FILE - In this Feb. 13, 2015 file photo, stacks and burn-off from the Exxon Mobil refinery are seen at dusk in St. Bernard Parish, La. The price of U.S. crude oil on Tuesday, Aug. 11, 2015 tumbled to its lowest level in more than six years. (AP Photo/Gerald Herbert, File)

A federal study suggests lifting the nation’s ban on crude oil exports would not adversely affect gasoline prices at the pump.

Those results may encourage Congress to put a bill to end the ban before President Obama, according to U.S. Rep. Charles Boustany, R-Lafayette.

“We want an efficient market,” Boustany said. “If we were to lift the ban, it would not materially affect pricing in the U.S.”

The U.S. Energy Information Administration revealed their report Tuesday. Both Congress and the Obama administration had asked for the EIA to study the issue.

Boustany said he was not surprised by the results.

In the report’s executive summary, the EIA said it looked at the question through four baseline cases. In two, the effects on pricing was negligible. In two others, prices would slightly reduced.

“I’ve long advocated lifting the ban on exports,” Boustany said. “Our producers can compete. With more oil in the market, with higher demand, we will get to the right price.”

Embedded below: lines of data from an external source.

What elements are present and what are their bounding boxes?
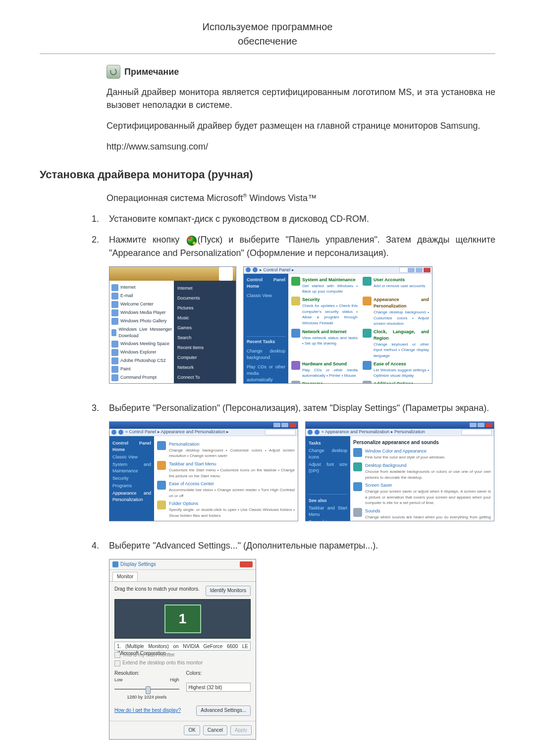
- identify-monitors-button[interactable]: Identify Monitors: [206, 586, 251, 596]
- sb-link-selected[interactable]: Appearance and Personalization: [112, 490, 151, 503]
- max-icon[interactable]: [416, 268, 423, 272]
- start-r-item[interactable]: Network: [176, 363, 234, 372]
- sb-link[interactable]: System and Maintenance: [112, 461, 151, 474]
- see-link[interactable]: Taskbar and Start Menu: [309, 505, 347, 518]
- start-item[interactable]: Windows Meeting Space: [120, 341, 169, 347]
- search-input[interactable]: [461, 429, 492, 435]
- cp-sub[interactable]: Check for updates • Check this computer'…: [302, 303, 358, 326]
- pz-item[interactable]: Desktop Background: [365, 462, 491, 469]
- sb-link[interactable]: Security: [112, 475, 151, 482]
- start-r-item[interactable]: Computer: [176, 353, 234, 362]
- ap-item-personalization[interactable]: Personalization: [169, 441, 295, 448]
- ap-sub[interactable]: Accommodate low vision • Change screen r…: [169, 487, 295, 499]
- pz-item[interactable]: Sounds: [365, 508, 491, 514]
- cp-cat[interactable]: Network and Internet: [302, 329, 358, 335]
- start-r-item[interactable]: Documents: [176, 294, 234, 302]
- max-icon[interactable]: [281, 423, 288, 427]
- cp-cat[interactable]: System and Maintenance: [302, 277, 358, 283]
- cp-cat[interactable]: Clock, Language, and Region: [374, 329, 429, 342]
- recent-link[interactable]: Change desktop background: [247, 348, 285, 361]
- recent-link[interactable]: Play CDs or other media automatically: [247, 364, 285, 383]
- start-r-item[interactable]: Internet: [176, 284, 234, 293]
- start-item[interactable]: Windows Photo Gallery: [120, 318, 167, 324]
- min-icon[interactable]: [470, 423, 477, 427]
- back-icon[interactable]: [246, 267, 251, 272]
- tab-monitor[interactable]: Monitor: [112, 572, 138, 582]
- close-icon[interactable]: [485, 423, 492, 427]
- classic-view-link[interactable]: Classic View: [247, 293, 285, 299]
- start-r-control-panel[interactable]: Control Panel: [176, 383, 234, 384]
- back-icon[interactable]: [111, 430, 116, 435]
- cp-cat[interactable]: Programs: [302, 381, 358, 384]
- cancel-button[interactable]: Cancel: [203, 725, 227, 736]
- cp-sub[interactable]: Let Windows suggest settings • Optimize …: [374, 367, 429, 379]
- monitor-1-icon[interactable]: 1: [164, 605, 201, 633]
- ap-item[interactable]: Folder Options: [169, 501, 295, 507]
- pz-item[interactable]: Window Color and Appearance: [365, 448, 445, 454]
- ok-button[interactable]: OK: [184, 725, 200, 736]
- start-item[interactable]: Windows Live Messenger Download: [118, 326, 172, 339]
- cp-sub[interactable]: Add or remove user accounts: [374, 283, 426, 289]
- start-r-item[interactable]: Music: [176, 314, 234, 322]
- ap-sub[interactable]: Specify single- or double-click to open …: [169, 507, 295, 518]
- cp-cat[interactable]: Security: [302, 297, 358, 303]
- cp-cat[interactable]: Hardware and Sound: [302, 361, 358, 367]
- fwd-icon[interactable]: [118, 430, 123, 435]
- monitor-select[interactable]: 1. (Multiple Monitors) on NVIDIA GeForce…: [114, 642, 251, 651]
- ap-sub[interactable]: Customize the Start menu • Customize ico…: [169, 467, 295, 479]
- max-icon[interactable]: [478, 423, 484, 427]
- start-r-item[interactable]: Search: [176, 334, 234, 342]
- start-r-item[interactable]: Games: [176, 324, 234, 332]
- cp-cat[interactable]: Ease of Access: [374, 361, 429, 367]
- min-icon[interactable]: [408, 268, 415, 272]
- start-r-item[interactable]: Pictures: [176, 304, 234, 312]
- checkbox[interactable]: [114, 652, 120, 658]
- samsung-url[interactable]: http://www.samsung.com/: [107, 142, 208, 151]
- ap-item[interactable]: Fonts: [169, 521, 209, 521]
- start-item[interactable]: Adobe Photoshop CS2: [120, 357, 166, 364]
- pz-item[interactable]: Screen Saver: [365, 482, 491, 489]
- checkbox[interactable]: [114, 660, 120, 666]
- close-icon[interactable]: [240, 561, 253, 567]
- start-item[interactable]: E-mail: [120, 293, 133, 299]
- help-link[interactable]: How do I get the best display?: [114, 707, 181, 714]
- cp-sub[interactable]: Play CDs or other media automatically • …: [302, 367, 358, 379]
- resolution-slider[interactable]: [114, 685, 179, 693]
- monitor-arrangement[interactable]: 1: [114, 599, 251, 639]
- close-icon[interactable]: [424, 268, 430, 272]
- cp-cat-appearance[interactable]: Appearance and Personalization: [374, 297, 429, 309]
- ap-item[interactable]: Ease of Access Center: [169, 481, 295, 487]
- sb-link[interactable]: Adjust font size (DPI): [309, 461, 347, 474]
- cp-sub[interactable]: Get started with Windows • Back up your …: [302, 283, 358, 295]
- start-item[interactable]: Internet: [120, 284, 136, 291]
- classic-link[interactable]: Classic View: [112, 454, 151, 460]
- cp-sub[interactable]: View network status and tasks • Set up f…: [302, 335, 358, 347]
- cp-sub[interactable]: Change keyboard or other input method • …: [374, 342, 429, 359]
- start-item[interactable]: Windows Explorer: [120, 349, 157, 355]
- back-icon[interactable]: [308, 430, 313, 435]
- start-item[interactable]: Welcome Center: [120, 301, 154, 307]
- fwd-icon[interactable]: [315, 430, 320, 435]
- start-r-item[interactable]: Connect To: [176, 373, 234, 382]
- breadcrumb[interactable]: « Control Panel ▸ Appearance and Persona…: [125, 429, 229, 435]
- fwd-icon[interactable]: [253, 267, 258, 272]
- cp-sub[interactable]: Change desktop background • Customize co…: [374, 309, 429, 327]
- sb-link[interactable]: Programs: [112, 483, 151, 489]
- start-r-item[interactable]: Recent Items: [176, 344, 234, 352]
- min-icon[interactable]: [273, 423, 280, 427]
- sb-link[interactable]: Change desktop icons: [309, 448, 347, 460]
- see-link[interactable]: Ease of Access: [309, 519, 347, 521]
- ap-sub[interactable]: Change desktop background • Customize co…: [169, 448, 295, 459]
- breadcrumb[interactable]: ▸ Control Panel ▸: [260, 267, 294, 273]
- start-item[interactable]: Command Prompt: [120, 374, 157, 381]
- ap-item[interactable]: Taskbar and Start Menu: [169, 461, 295, 467]
- start-item[interactable]: Paint: [120, 366, 131, 372]
- apply-button[interactable]: Apply: [230, 725, 252, 736]
- close-icon[interactable]: [289, 423, 296, 427]
- search-input[interactable]: [265, 429, 296, 435]
- colors-select[interactable]: Highest (32 bit): [186, 683, 251, 692]
- advanced-settings-button[interactable]: Advanced Settings...: [196, 706, 251, 716]
- breadcrumb[interactable]: « Appearance and Personalization ▸ Perso…: [321, 429, 425, 435]
- cp-cat[interactable]: Additional Options: [374, 381, 414, 384]
- start-item[interactable]: Windows Media Player: [120, 309, 166, 316]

Boustany said it is uncertain how the president — and the Senate, for that matter — might react to a bill to lift the ban. But he said there was a growing consensus in the House of Representatives to put a bill before the president and see what he does.

The administration has permitted exports of petroleum products, some swaps of crude oil with Mexico, and federal policies permit exports of crude oil to Canada and exports of crude oil from Alaska’s North Slope.

“Through the first five months of 2015, crude oil exports averaged 491,000 barrels per day,” the EIA said in the report. Also, exports of processed condensate through the first five months averaged 84,000 barrels a day.

Boustany said the U.S. could strengthen its energy policy position by working more closely with Canada and Mexico to the benefit of all three.

“If we can better coordinate policy, we can take care of North America’s needs without other imports,” he said.

In addition, he said, the U.S. could present an American energy view in the world with open markets and a diversity of energy sources, limiting the influence of the Organization of the Petroleum Exporting Countries and Russia.

U.S. Sen. Bill Cassidy’s office said the report “validates what Dr. Cassidy and others have been advocating”: lifting the ban.

His spokeswoman, Jillian Rogers, said Cassidy believes ending the ban would create thousands of jobs in Louisiana and strengthen the U.S. economy.

“The Obama administration recently OK’d oil exports to Mexico, which is a good first step, but more needs to be done to help Louisiana’s energy economy,” she said.